# First kayak trip



## wizzuh (Jun 25, 2019)

LushLife said:


> I like that WalkFish bag, Wiz, how the heck did you find that thing?


I buy most of my fishing gear from Ali Express, stuffs usually alot cheaper as long as you can wait the 2 weeks - month it takes for items to arrive. 

My carbon rods ($10-40), my hooks, knock off Whopper ploppers ($1.80/ea), frogs (.80/ea), all come from Ali Express, which for those who aren't familiar is like a chinese version of Amazon.

Check it out, you may find some deals..


----------



## Badluckchuck (Nov 29, 2013)

I've tried trolling for coho in the spring out of new buffalo. No luck so far, I have a 10 foot viper kayak which I adapted swiveling rod holders as far as a fish finder I have the Deeper. It syncs to my phone with bluetooth i love it. I still need to figure out something for a speedometer, I know there's apps out there just not sure how accurate they are. FBD hit me up if you ever want to get together and troll new buffalo.


----------



## billfer (Dec 26, 2017)

Nice work. My walleye I will usually blled out on a stringer first. My fish bag is as low tech as it gets. Those mylar bags they sell by the frozen food section and a couple of frozen water bottles. The bags don't last forever but I made it through most of a season with one and they are about $3

Sent from my SM-N960U using Michigan Sportsman mobile app


----------



## Northernfisher (Jul 29, 2010)

Badluckchuck said:


> I've tried trolling for coho in the spring out of new buffalo. No luck so far, I have a 10 foot viper kayak which I adapted swiveling rod holders as far as a fish finder I have the Deeper. It syncs to my phone with bluetooth i love it. I still need to figure out something for a speedometer, I know there's apps out there just not sure how accurate they are. FBD hit me up if you ever want to get together and troll new buffalo.


Look at Commander Compass for a speed app if you have an I-phone. It may not be the best for speed but it has a great elevation feature. Heck, I think even Goggles Maps gives you speed.

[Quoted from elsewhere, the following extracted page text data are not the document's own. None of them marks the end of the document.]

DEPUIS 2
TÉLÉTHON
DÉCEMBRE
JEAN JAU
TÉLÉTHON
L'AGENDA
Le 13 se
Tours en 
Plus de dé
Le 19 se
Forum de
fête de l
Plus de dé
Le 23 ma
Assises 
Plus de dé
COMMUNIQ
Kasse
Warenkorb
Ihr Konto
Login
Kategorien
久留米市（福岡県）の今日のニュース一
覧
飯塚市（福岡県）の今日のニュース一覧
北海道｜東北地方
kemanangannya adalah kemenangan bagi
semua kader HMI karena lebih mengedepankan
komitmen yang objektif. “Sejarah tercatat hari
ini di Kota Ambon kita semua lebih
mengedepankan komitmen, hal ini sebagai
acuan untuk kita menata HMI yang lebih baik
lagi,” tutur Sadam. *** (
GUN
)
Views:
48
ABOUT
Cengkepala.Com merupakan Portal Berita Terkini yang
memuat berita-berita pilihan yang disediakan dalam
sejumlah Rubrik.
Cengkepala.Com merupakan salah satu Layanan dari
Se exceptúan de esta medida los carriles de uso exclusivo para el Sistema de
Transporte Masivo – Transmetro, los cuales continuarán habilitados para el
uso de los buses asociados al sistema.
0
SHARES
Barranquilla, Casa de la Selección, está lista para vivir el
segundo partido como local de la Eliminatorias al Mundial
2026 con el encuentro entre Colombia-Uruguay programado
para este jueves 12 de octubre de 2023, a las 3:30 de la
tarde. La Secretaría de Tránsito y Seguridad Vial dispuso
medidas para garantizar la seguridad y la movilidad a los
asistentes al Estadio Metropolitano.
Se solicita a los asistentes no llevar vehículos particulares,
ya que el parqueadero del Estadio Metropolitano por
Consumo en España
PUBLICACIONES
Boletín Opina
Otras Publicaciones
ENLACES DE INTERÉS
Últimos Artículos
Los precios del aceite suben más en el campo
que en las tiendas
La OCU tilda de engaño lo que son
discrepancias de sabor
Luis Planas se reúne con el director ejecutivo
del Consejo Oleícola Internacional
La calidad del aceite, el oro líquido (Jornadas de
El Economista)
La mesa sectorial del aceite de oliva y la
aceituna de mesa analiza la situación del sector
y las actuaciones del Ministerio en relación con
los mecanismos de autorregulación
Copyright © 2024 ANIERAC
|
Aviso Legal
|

Some of the hiking apps, All Trails, will give you a record of your path if you want that. I do not know how much you can use them later.


----------



## fisheater (Nov 14, 2010)

I have GPS speed on my FF now, but for many years I just watched the rod tips dance. That doesn’t work well for spoons, but works well for diving plugs. I still watch the rod tips more than the GPS speed.


----------